Oracle 10 DBA Interview questions and answers

1. Is the following SQL statement syntactically correct? If not, please rewrite it correctly.

SELECT col1 FROM tableA WHERE NOT IN (SELECT col1 FROM tableB);

Ans. SQL is incorrect.

Correct SQL : SELECT col1 FROM tableA WHERE col1 NOT IN (SELECT col1 FROM tableB);



2. What is a more efficient way to write this query, to archive the same set?


Ans: SELECT col1 from tableA minus SELECT col1 from tableB



3.How would you determine that the new query is more efficient than the original query?

Ans: Run explain plan on both query and see the result .



4.How can we find the location of the database trace files from within the data dictionary?

Ans: Generally trace file on the database server machine is located in one of two locations:

1. If you are using a dedicated server connection, the trace file will be generated in the directory specified by

the USER_DUMP_DEST parameter.
2.If you are using a shared server connection, the trace file will be generated in the directory specified by the

BACKGROUND_DUMP_DEST parameter.

you can run sqlplus>SHOW PARAMETER DUMP_DEST
or
select name, value
from v$parameter
where name like '%dump_dest%'


5. What is the correct syntax for a UNIX endless WHILE loop?

while :
do
commands
done



6. Write the SQL statement that will return the name and size of the largest datafile in the database.

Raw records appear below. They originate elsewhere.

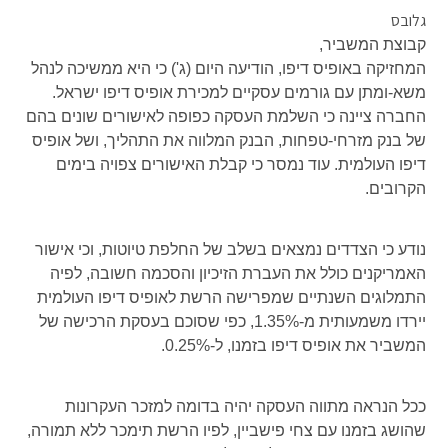
גלובס
קבוצת המשביר,
המחזיקה באופיס דיפו, הודיעה היום (ג') כי היא ממשיכה לנהל
משא-ומתן עם גורמים עסקיים למכירת אופיס דיפו ישראל.
החברה ציינה כי השלמת העסקה כפופה לאישורים שונים בהם
של בנק מזרחי-טפחות, הבנק המלווה את התהליך, ושל אופיס
דיפו העולמית. עוד נמסר כי קבלת האישורים צפויה בימים
הקרובים.
נודע כי הצדדים נמצאים בשלב של החלפת טיוטות, וכי אישור
האמריקנים כולל את העברת הזיכיון והסכמה חשובה, לפיה
התמלוגים השנתיים שמפרישה הרשת לאופיס דיפו העולמית
יירדו משמעותית מ-1.35%, כפי שסוכם בעסקת הרכישה של
המשביר את אופיס דיפו בזמנו, ל-0.25%.
ככל הנראה מתווה העסקה יהיה בדומה למזכר העקרונות
שהושג בזמנו עם צחי פישביין, לפיו הרשת תימכר ללא תמורה,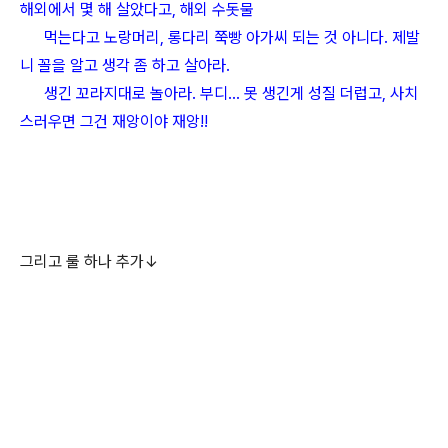
해외에서 몇 해 살았다고, 해외 수돗물
먹는다고 노랑머리, 롱다리 쭉빵 아가씨 되는 것 아니다. 제발
니 꼴을 알고 생각 좀 하고 살아라.
생긴 꼬라지대로 놀아라. 부디... 못 생긴게 성질 더럽고, 사치
스러우면 그건 재앙이야 재앙!!
그리고 룰 하나 추가↓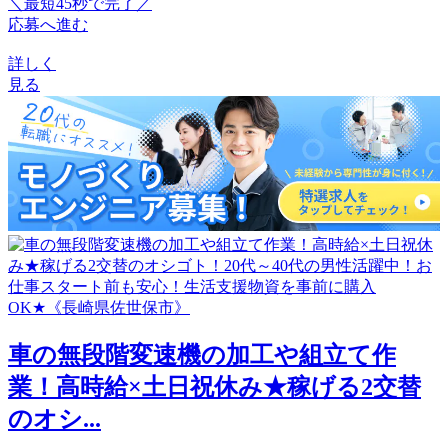
＼最短45秒で完了／
応募へ進む
詳しく
見る
車の無段階変速機の加工や組立て作
業！高時給×土日祝休み★稼げる2交替
のオシ...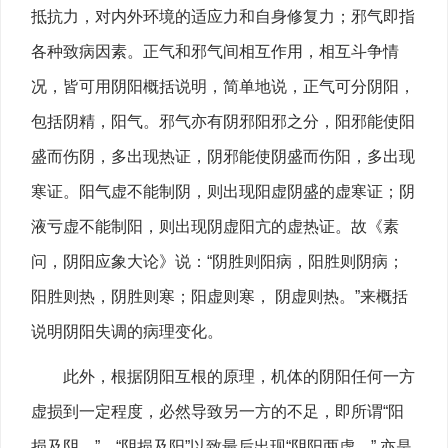
抵抗力，对内外环境的适应力和自身修复力；邪气即指
各种致病因素。正气和邪气间相互作用，相互斗争情
况，皆可用阴阳概括说明，简单地说，正气可分阴阳，
包括阴精，阳气。邪气亦有阴邪阳邪之分，阳邪能使阳
盛而伤阴，多出现热证，阴邪能使阴盛而伤阳，多出现
寒证。阳气虚不能制阴，则出现阳虚阴盛的虚寒证；阴
液亏虚不能制阳，则出现阴虚阳亢的虚热证。故《素
问，阴阳应象大论》说：“阴胜则阳病，阳胜则阴病；
阳胜则热，阴胜则寒；阳虚则寒， 阴虚则热。”来概括
说明阴阳失调的病理变化。
此外，根据阴阳互根的原理，机体的阴阳任何一方
虚损到一定程度，必然导致另一方的不足，即所谓“阳
损及阴，”、“阴损及阳”以致最后出现“阴阳两虚，” 亦是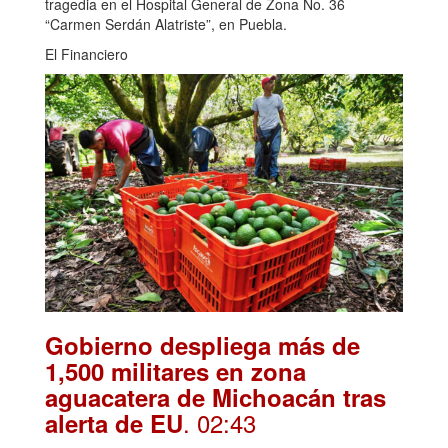
tragedia en el Hospital General de Zona No. 36
“Carmen Serdán Alatriste”, en Puebla.
El Financiero
Gobierno despliega más de
1,500 militares en zona
aguacatera de Michoacán tras
. 02:43
alerta de EU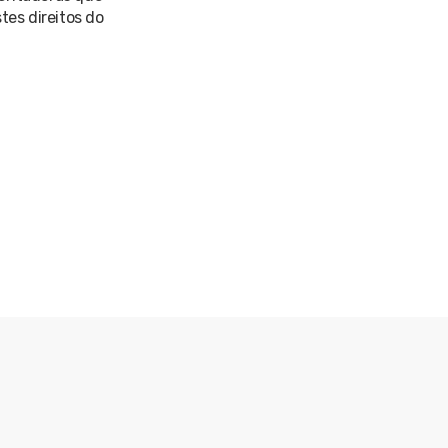
tes direitos do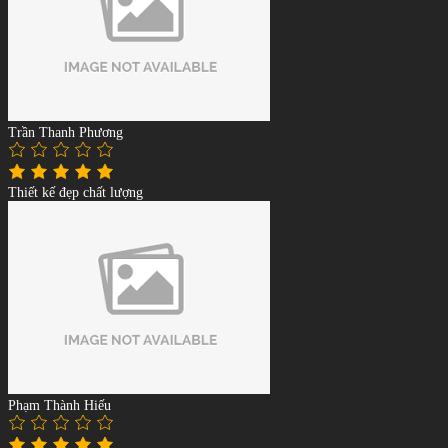
Trần Thanh Phương
Thiết kế đẹp chất lượng
Phạm Thành Hiếu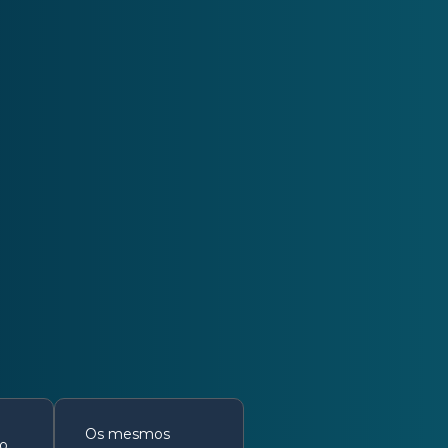
Os mesmos
o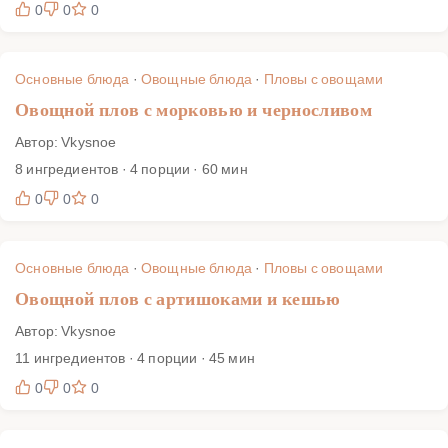
0
0
0
Основные блюда
·
Овощные блюда
·
Пловы с овощами
Овощной плов с морковью и черносливом
Автор: Vkysnoe
8 ингредиентов · 4 порции · 60 мин
0
0
0
Основные блюда
·
Овощные блюда
·
Пловы с овощами
Овощной плов с артишоками и кешью
Автор: Vkysnoe
11 ингредиентов · 4 порции · 45 мин
0
0
0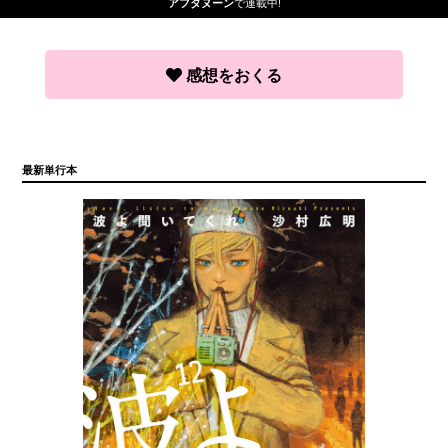
で連載中!
アフタヌーン
感想をおくる
最新単行本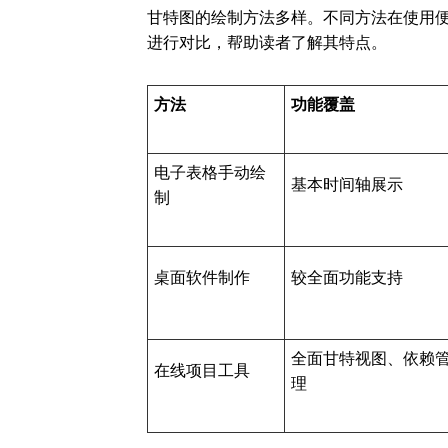
甘特图的绘制方法多样。不同方法在使用
进行对比，帮助读者了解其特点。
方法
功能覆盖
电子表格手动绘
基本时间轴展示
制
桌面软件制作
较全面功能支持
全面甘特视图、依赖
在线项目工具
理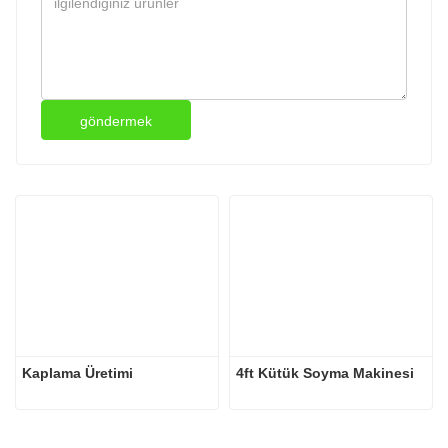
göndermek
Kaplama Üretimi
4ft Kütük Soyma Makinesi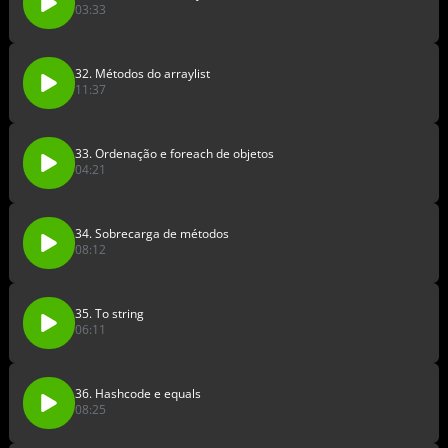
03:33
32. Métodos do arraylist
11:37
33. Ordenação e foreach de objetos
04:21
34. Sobrecarga de métodos
08:12
35. To string
06:11
36. Hashcode e equals
08:25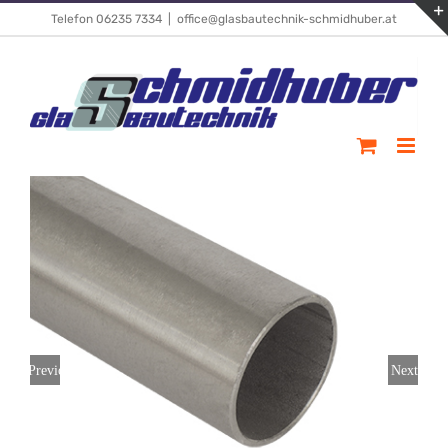
Skip
Telefon 06235 7334
|
office@glasbautechnik-schmidhuber.at
to
content
Previous
Next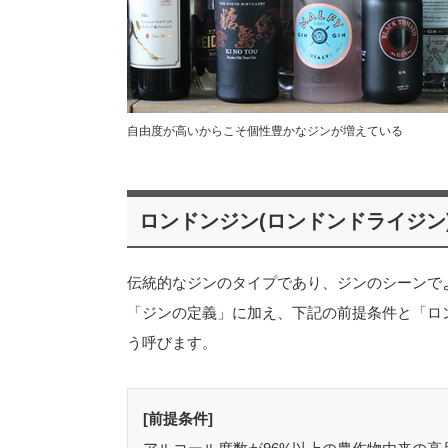
自由度が高いからこそ個性豊かなジンが増えている
ロンドンジン(ロンドンドライジン
伝統的なジンのタイプであり、ジンのシーンで
「ジンの定義」に加え、下記の前提条件と「ロ
う呼びます。
[前提条件]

SQL> select name,bytes from v$datafile where bytes=(select max(bytes) from v$datafile);


7. What are the proper steps to changing the Oracle database block size?

cold backup all data files and backup controlfile to trace, recreate your database
with the new block size using the backup control file, and restore. It may be easier
with rman. You can not change datbase block size on fly.




8. Using awk, write a script to print the 3rd field of every line.

Ans:

awk '{print }'

awk '{print $3}

awk '{print $3}


9.Under what conditions, is a nested loop better than a merge join?

Ans:

Optimizer uses nested loop when we are joining tables containing small number of rows with an efficient driving

condition.
It is important to have an index on column of inner join table as this table is probed every time for a new value

from outer table.

Optimizer may not use nested loop in case:

1. No of rows of both the table is quite high
2. Inner query always results in same set of records
3. The access path of inner table is independent of data coming from outer table.


merge join is used to join two independent data sources. They perform better than nested loop when the volume of

data is big in tables
but not as good as hash joins in general.



10.Which database views would you use to ascertain the number of commits a user's session has performed?

Joining V$SESSTAT ,V$STATNAME

select * from V$SESSTAT a ,V$STATNAME b where b.CLASS=a.STATISTIC# and b.NAME='user commits' and a.sid=



11.What does the #!bin/ksh at the beginning of a shell script do? Why should it be there?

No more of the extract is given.